Xinghong Tang was part of the Pediatric Complex Care Integration (PCCI) Learning Health Project, where she was responsible for constructing the pipeline for predictive modeling, designing quantitative evaluations for program implementation, and developing a clinical decision-support tool using the Tableau data visualization suite. She received an MS in biomedical engineering from Duke University and a BS in materials science and engineering from UCLA.  Before becoming an AI Health Fellow, she worked as a Health Data Scientist Intern at Duke Clinical Research Institute where she developed models for the Medicare Shared Savings Program (MSSP) Project. Her interest in data science stems from her desire to apply artificial intelligence in many different areas. She believes AI will revolutionize the healthcare industry and exhibit its power in medical applications.


Allison R. Young analyzed data for use in research and publications, as well as contributing to the evaluation of predictive models used by the Duke University Health System. One of her primary projects explored ways in which big data from insurance claims can be used to analyze treatment effectiveness for patients hospitalized with COVID-19, as well as variations in their effectiveness for different patient subgroups. She is a communicator at heart, but with an analytical mind. She received a BA in journalism and an MPH from UNC-Chapel Hill before adding a master’s in interdisciplinary data science from Duke University. She is passionate about social determinants of health, heath equity, and ethical data science in research and in practice.

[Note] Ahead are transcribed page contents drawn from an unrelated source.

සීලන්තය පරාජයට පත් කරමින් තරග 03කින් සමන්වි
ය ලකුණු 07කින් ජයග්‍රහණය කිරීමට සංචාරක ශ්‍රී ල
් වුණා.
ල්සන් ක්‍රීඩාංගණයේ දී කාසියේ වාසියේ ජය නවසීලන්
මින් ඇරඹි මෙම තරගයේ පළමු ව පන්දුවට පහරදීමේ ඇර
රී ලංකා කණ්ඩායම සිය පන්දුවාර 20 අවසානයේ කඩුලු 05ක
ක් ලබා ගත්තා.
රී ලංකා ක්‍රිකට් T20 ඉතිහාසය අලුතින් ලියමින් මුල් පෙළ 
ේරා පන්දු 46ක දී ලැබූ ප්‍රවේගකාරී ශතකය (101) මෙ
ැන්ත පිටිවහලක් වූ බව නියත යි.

Hamed Zaribafzadeh worked with the Duke Surgery Learning Health Unit (LHU) and Laboratory for Transformative Administration (LTA) on several projects. His projects included developing a machine learning model to predict requiring of small bowel obstruction (SBO) surgery for patients admitted to the emergency department and reduce length of stay. The goal of his other projects included the ability to predict surgery case length, operating room usage, length of stay, and resource allocation to improve patient care. He holds a BS in mechanical engineering from Isfahan University of Technology and an MS in biomedical engineering from Amirkabir University of Technology. He is also interested in predictive analytics, informed strategic planning, and resource and personnel management. 

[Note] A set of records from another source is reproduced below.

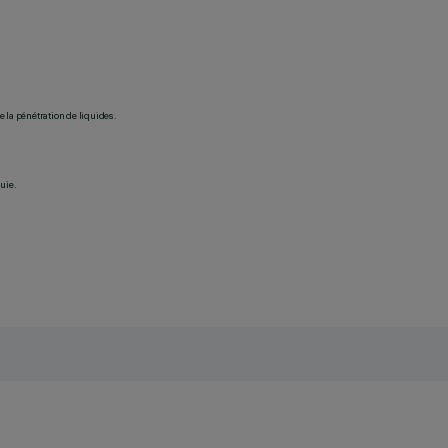
 la pénétration de liquides.
uie.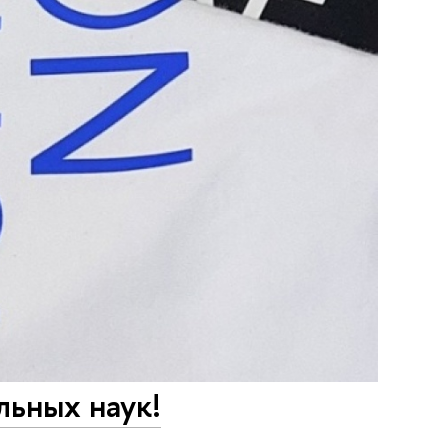
льных наук!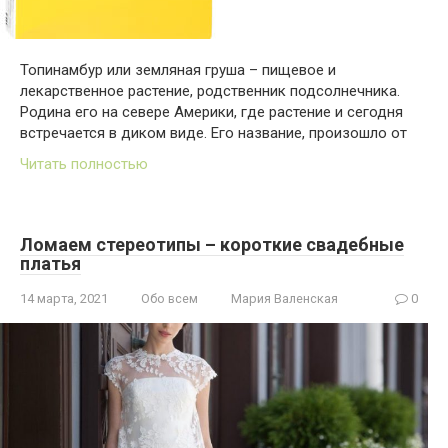
Топинамбур или земляная груша – пищевое и
лекарственное растение, родственник подсолнечника.
Родина его на севере Америки, где растение и сегодня
встречается в диком виде. Его название, произошло от
Читать полностью
Ломаем стереотипы – короткие свадебные
платья
14 марта, 2021
Обо всем
Мария Валенская
0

Irene Tanner worked with the orthopedics team at Duke Health to develop a predictive model that could identify patients who experienced persistent pain after undergoing knee/hip arthroplasty, using a combination of radiograph analysis, outcome measures, and electronic health record data. The team worked to integrate Medicare claims data to understand healthcare utilization and establish a novel payment system for value-based care. Irene is a Knight at heart, having earned her BS in computer science and MS in computer engineering from the University of Central Florida. She has been conducting research in computer vision for defense since she was a sophomore and is excited to use her background in AI to make an impact on the healthcare sector.